Jumping on the back of his motorbike we drive the 7km down the road to his school for slum children and orphans. Locals stare at me, smiles are genuine, they don’t want to sell me anything, just intrigued to know why I’m out here. I’m rich on stimulation. This is going to be a unique learning experience.
We drive past the homes of 3000 slum dwellers to his school. The school has been going for two years now. One year was spent in the slum, now he has enough backing to rent a space in a nearby apartment block. Nitesh left his banking job in the city and started Shrestra School for slum children and orphans with his teacher wife, Chitra. The first year was tough. He had to gain funding and donations from various sources. Then he had to persuade the parents of the slum children that education would benefit their future. Most of the slum children are forced into child labour to feed themselves and their families. Most children are born into a lifetime of shining shoes, begging and recycling rubbish. Nitesh aims to stop that. He now feeds and educates them 6 days a week in a place they are proud to call their school.
The children have a variety of problems socially, emotionally and physically. Something that I was unaware of when I first met them. On entry, I spot many cheeky smiles. Their problems hidden behind their excited faces.
The school has been donated educational posters and books. There is an old PC. The walls covered in murals painted by the children. The children sit on a carpet facing the teacher. There are children as young as 4 and as old as 16 years old.
Before I know it, I am in front of the class talking about England, playing Maths games and inventing on the spot quizzes. 2 hours pass. The children are excited but a pleasure to be with. It’s fun, I like them. All their issues and language barriers set aside, we all enjoyed the afternoons spontaneous activities.

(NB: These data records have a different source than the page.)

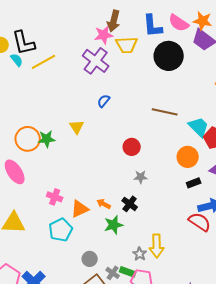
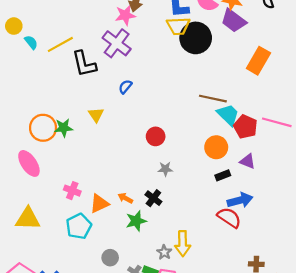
black L-shape: (24, 43) -> (84, 64), moved
yellow trapezoid: (127, 45) -> (178, 26), moved
brown line: (165, 112) -> (213, 99), moved

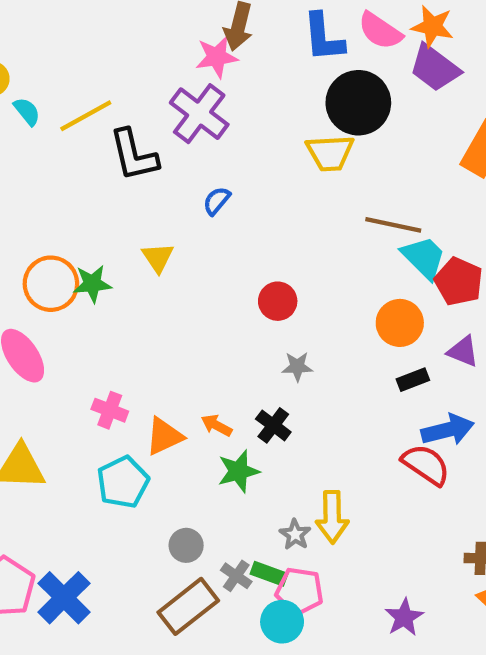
yellow trapezoid: (178, 26) -> (330, 153), moved

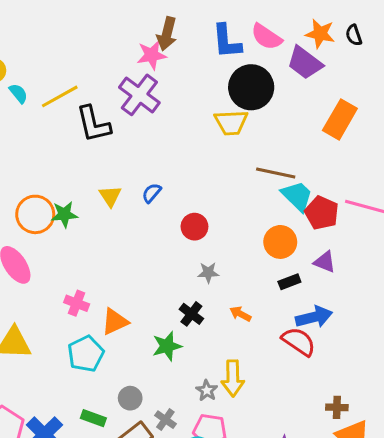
orange star: (432, 26) -> (320, 34), moved
blue semicircle: (217, 201) -> (152, 193), moved
orange arrow: (217, 425) -> (240, 314), moved
green rectangle: (269, 574) -> (93, 418), moved

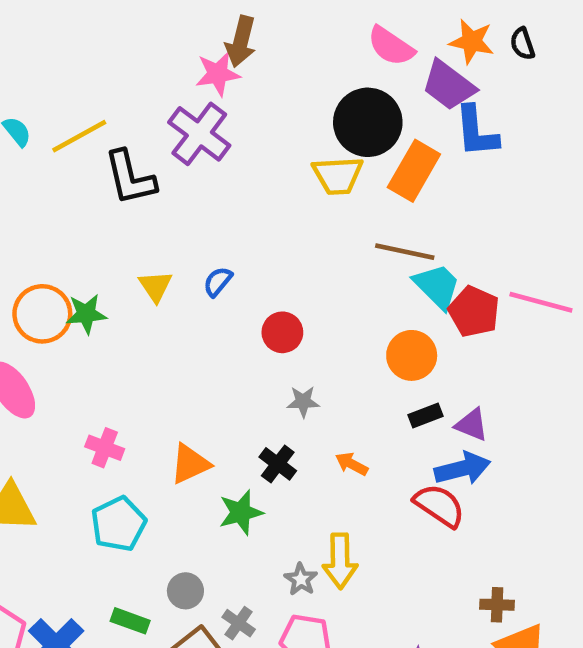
blue L-shape: (227, 41) -> (476, 132), moved
orange rectangle: (340, 119) -> (414, 171), moved
purple triangle: (325, 262) -> (472, 425), moved
orange triangle: (115, 322) -> (190, 464), moved

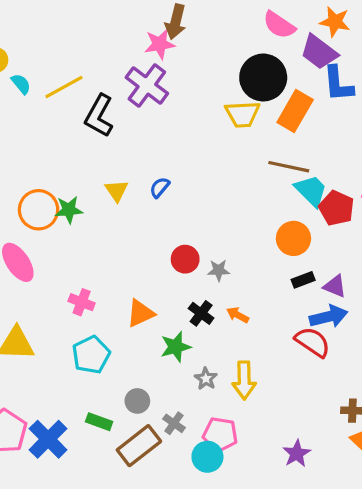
black L-shape: (130, 178) -> (99, 116), turned 42
red circle: (282, 332) -> (185, 259), moved
orange arrow: (352, 464) -> (238, 315), moved
gray star: (301, 579) -> (206, 379), moved

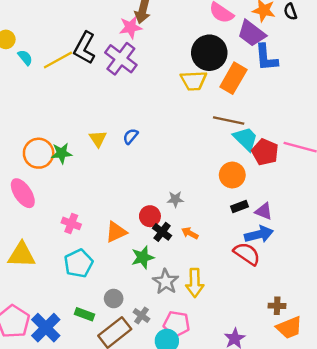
black L-shape: (99, 116) -> (85, 48), moved
red circle: (185, 259) -> (150, 216), moved
gray star: (206, 379) -> (166, 282), size x1.5

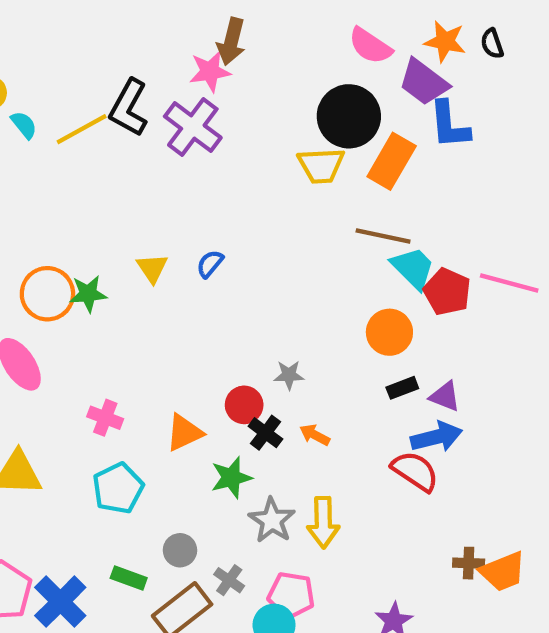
orange trapezoid: (289, 328) -> (503, 572), moved

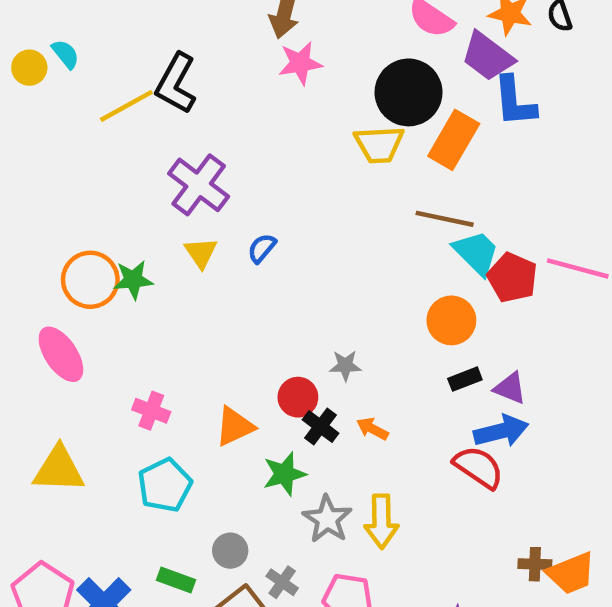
pink star: (210, 71) -> (300, 63), moved
cyan semicircle: (24, 125) -> (65, 54), moved
purple cross: (193, 127) -> (199, 185), moved

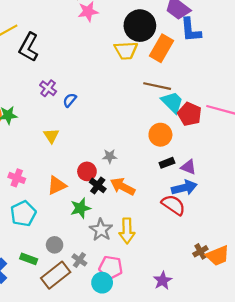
black L-shape: (176, 83) -> (29, 47), moved
purple cross: (199, 185) -> (48, 88), moved, size x0.6
yellow triangle: (201, 253) -> (51, 136), moved
orange arrow: (372, 429) -> (123, 187), size x1.6
brown cross: (535, 564) -> (200, 251), turned -32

Afterwards, Nitesh takes me inside the slum. The families welcome me, the children proud to show of their homes. The slum has no fresh water supply but they have spurred some electricity from the power lines. The shacks they live in are clean and well kept. However poor, Indians are very tidy people.
Returning to the family home for some mouthwatering food, I manage to digest the days activities. Fireworks crackle outside, tonight’s festivities kicking off. Children burn a life size replica of Raman stuffed with bangers and fireworks. The Hindu’s get rid of all their sins during the burning of Raman, ready for a fresh start. I watch in street as excited children run around dancing and playing as Raman lets off a torrent of fireworks. Health and safety tossed aside, the whole community are involved and having fun.
I prepare for tomorrows lesson on life in England.
Today was awesome. My eyes open, my mind even more so.